For the first issue, our goal after removing subqueries would be to produce a
plan like:
{code:java}
LogicalProject(EMPNO=[$0], CNT=[$10], SM=[$11])
LogicalCorrelate(correlation=[$cor1], joinType=[left], requiredColumns=[{1,
7}])
LogicalCorrelate(correlation=[$cor0], joinType=[left], requiredColumns=[{1,
7}])
LogicalTableScan(table=[[CATALOG, SALES, EMP_B]])
LogicalAggregate(group=[{}], EXPR$0=[COUNT()])
LogicalProject(EMPNO=[$0])
LogicalFilter(condition=[AND(=($cor0.DEPTNO, $7), =($cor0.ENAME,
$1))])
LogicalTableScan(table=[[CATALOG, SALES, EMP]])
LogicalAggregate(group=[{}], EXPR$0=[SUM($0)])
LogicalProject(SAL=[$5])
LogicalFilter(condition=[AND(=($cor1.DEPTNO, $7), =($cor1.ENAME, $1))])
LogicalTableScan(table=[[CATALOG, SALES, EMP]]){code}
As you mentioned, we can use a visitor to normalize the plan from the root.
Alternatively, could we consider making the change inside SubQueryRemoveRule?
In the initial plan, the CorrelationIds in the variablesSet of Project/Filter
are unique; it is the SubQueryRemoveRule that ends up reusing those
CorrelationIds when generating Correlate nodes.
For the second issue, a straightforward idea is to add a field to LogicalJoin
with the same type ({{{}ImmutableSet<CorrelationId>{}}}) as the variablesSet.
This field would represent the variable belongs to the current scope (i.e., the
concatenation of the lhs and rhs rows) referenced by the correlated subqueries
in the ON condition. This way, SubQueryRemoveRule can use this field—just as it
does for Project/Filter—to determine whether the free variables in the
subqueries come from the current scope.
> The rules governing the use of CorrelationId values in plans are not fully
> specified
> ------------------------------------------------------------------------------------
>
> Key: CALCITE-7340
> URL: https://issues.apache.org/jira/browse/CALCITE-7340
> Project: Calcite
> Issue Type: Bug
> Components: core
> Affects Versions: 1.41.0
> Reporter: Mihai Budiu
> Priority: Minor
>
> This issue is really about the Calcite internal representation of Rel nodes.

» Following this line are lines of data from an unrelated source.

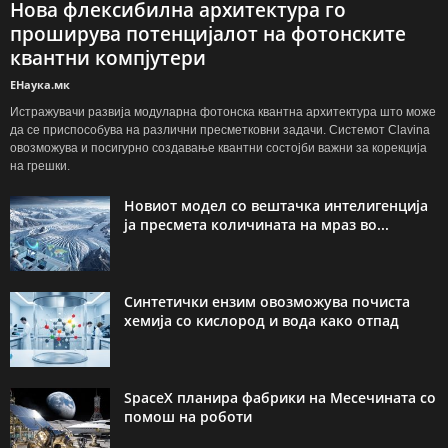
Нова флексибилна архитектура го
проширува потенцијалот на фотонските
квантни компјутери
ЕНаука.мк
Истражувачи развија модуларна фотонска квантна архитектура што може
да се приспособува на различни пресметковни задачи. Системот Clavina
овозможува и посигурно создавање квантни состојби важни за корекција
на грешки.
Новиот модел со вештачка интелигенција
ја пресмета количината на мраз во...
Синтетички ензим овозможува почиста
хемија со кислород и вода како отпад
SpaceX планира фабрики на Месечината со
помош на роботи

> There have been several recent discussions about manipulating plans that
> contain CorrelationId values, and the conclusion seems to be that the rules
> governing the use of such variables is not clear.
> Ideally these rules should be spelled out in a specification, and there
> should be a tool to enforce them by validating plans. The JavaDoc for this
> tool may be the right place to write the specification. I don't expect that
> the specification will be long or complicated.
> RelBuilder may not be the right place to enforce such rules, because it
> usually does not have visibility over the entire plan, and some of these
> rules have to apply globally over entire plans.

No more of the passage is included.